START Input
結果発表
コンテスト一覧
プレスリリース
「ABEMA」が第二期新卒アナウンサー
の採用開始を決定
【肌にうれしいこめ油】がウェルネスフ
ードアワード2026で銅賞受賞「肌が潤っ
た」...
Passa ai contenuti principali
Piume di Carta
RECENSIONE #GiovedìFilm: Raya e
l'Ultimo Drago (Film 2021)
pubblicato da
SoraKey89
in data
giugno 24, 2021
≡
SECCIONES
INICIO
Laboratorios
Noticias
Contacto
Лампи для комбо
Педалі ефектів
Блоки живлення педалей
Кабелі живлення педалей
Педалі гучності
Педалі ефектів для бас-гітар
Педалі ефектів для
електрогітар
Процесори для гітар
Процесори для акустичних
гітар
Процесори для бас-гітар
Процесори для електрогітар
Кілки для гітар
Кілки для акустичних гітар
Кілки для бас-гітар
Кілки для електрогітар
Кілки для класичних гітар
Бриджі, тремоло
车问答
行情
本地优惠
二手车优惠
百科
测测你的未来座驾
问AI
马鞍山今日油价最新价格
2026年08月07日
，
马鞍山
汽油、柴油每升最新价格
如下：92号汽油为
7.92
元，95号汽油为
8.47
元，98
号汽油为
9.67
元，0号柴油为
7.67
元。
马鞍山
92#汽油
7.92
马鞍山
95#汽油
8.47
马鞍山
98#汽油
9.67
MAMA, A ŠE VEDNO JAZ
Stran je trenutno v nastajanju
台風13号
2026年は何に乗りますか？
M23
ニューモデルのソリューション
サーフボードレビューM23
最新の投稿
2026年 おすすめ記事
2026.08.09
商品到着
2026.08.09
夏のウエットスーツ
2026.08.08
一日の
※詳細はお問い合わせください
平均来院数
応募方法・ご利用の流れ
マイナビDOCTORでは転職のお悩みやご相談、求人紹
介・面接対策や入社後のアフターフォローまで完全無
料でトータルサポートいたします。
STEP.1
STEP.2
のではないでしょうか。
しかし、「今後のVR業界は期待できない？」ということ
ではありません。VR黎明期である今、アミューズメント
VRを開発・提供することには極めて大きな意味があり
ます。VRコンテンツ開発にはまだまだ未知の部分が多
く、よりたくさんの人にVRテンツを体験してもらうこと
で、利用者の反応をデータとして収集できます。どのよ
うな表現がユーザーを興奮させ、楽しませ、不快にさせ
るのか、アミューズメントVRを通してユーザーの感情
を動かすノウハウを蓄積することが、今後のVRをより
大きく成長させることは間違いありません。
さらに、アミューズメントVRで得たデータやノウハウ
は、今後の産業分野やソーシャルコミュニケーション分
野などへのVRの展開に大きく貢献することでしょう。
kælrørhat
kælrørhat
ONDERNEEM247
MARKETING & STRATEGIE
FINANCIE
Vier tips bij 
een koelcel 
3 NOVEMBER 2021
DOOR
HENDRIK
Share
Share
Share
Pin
END Input
Exercise description. In the data above, find the line with "pubblicato da" and the line with "Процесори для гітар". Retype both, plus every line between them, exactly.

Answer space.
pubblicato da
SoraKey89
in data
giugno 24, 2021
≡
SECCIONES
INICIO
Laboratorios
Noticias
Contacto
Лампи для комбо
Педалі ефектів
Блоки живлення педалей
Кабелі живлення педалей
Педалі гучності
Педалі ефектів для бас-гітар
Педалі ефектів для
електрогітар
Процесори для гітар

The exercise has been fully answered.